If an Option is treated as an Incentive Stock Option in part and as a
Nonstatutory Stock Option in part by reason of the limitation set forth in this
Section 5.3, the Participant may designate which portion of such Option the
Participant is exercising. In the absence of such designation, the Participant
shall be deemed to have exercised the Incentive Stock Option portion of the
Option first. Separate certificates representing each such portion shall be
issued upon the exercise of the Option.

 

6. TERMS AND CONDITIONS OF OPTIONS.

 

Options shall be evidenced by Option Agreements specifying the number of shares
of Stock covered thereby, in such form as the Board shall from time to time
establish. No Option or purported Option shall be a valid and binding obligation
of the Company unless evidenced by a fully executed Option Agreement. Option
Agreements may incorporate all or any of the terms of the Plan by reference and
shall comply with and be subject to the following terms and conditions:

 

  6.1 Exercise Price. The exercise price for each Option shall be established in
the discretion of the Board; provided, however, that (a) the exercise price per
share for an Option shall be not less than the Fair Market Value of a share of
Stock on the effective date of grant of the Option, and (b) no Incentive Stock
Option granted to a Ten Percent Owner Participant shall have an exercise price
per share less than one hundred ten percent (110%) of the Fair Market Value of a
share of Stock on the effective date of grant of the Option. Notwithstanding the
foregoing, an Option (whether an Incentive Stock Option or a Nonstatutory Stock
Option) may be granted with an exercise price lower than the minimum exercise
price set forth above if such Option is granted pursuant to an assumption or
substitution for another option in a manner qualifying under the provisions of
Section 424(a) of the Code.

 

  6.2 Exercisability and Term of Options.
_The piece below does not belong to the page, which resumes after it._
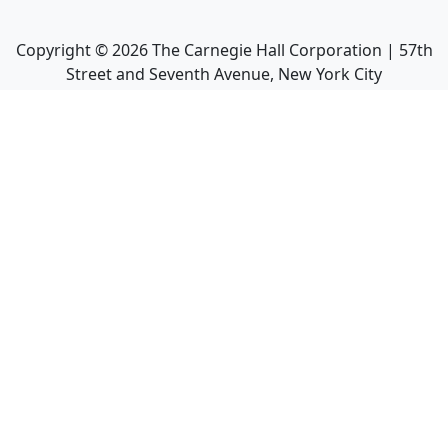
Copyright ©
2026
The Carnegie Hall Corporation | 57th
Street and Seventh Avenue, New York City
Options shall be exercisable at such
time or times, or upon such event or events, and subject to such terms,
conditions, performance criteria and restrictions as shall be determined by the
Board and set forth in the Option Agreement evidencing such Option; provided,
however, that (a) no Option shall be exercisable after the expiration of ten
(10) years after the effective date of grant of such Option, (b) no Incentive
Stock Option granted to a Ten Percent Owner Participant shall be exercisable
after the expiration of five (5) years after the effective date of grant of such
Option, and (c) no Option granted to a prospective Employee, prospective
Consultant or prospective Director may become exercisable prior to the date on
which such person commences Service with a Participating Company. Subject to the
foregoing, unless otherwise specified by the Board in the grant of an Option,
any Option granted hereunder shall terminate ten (10) years after the effective
date of grant of the Option, unless earlier terminated in accordance with its
provisions.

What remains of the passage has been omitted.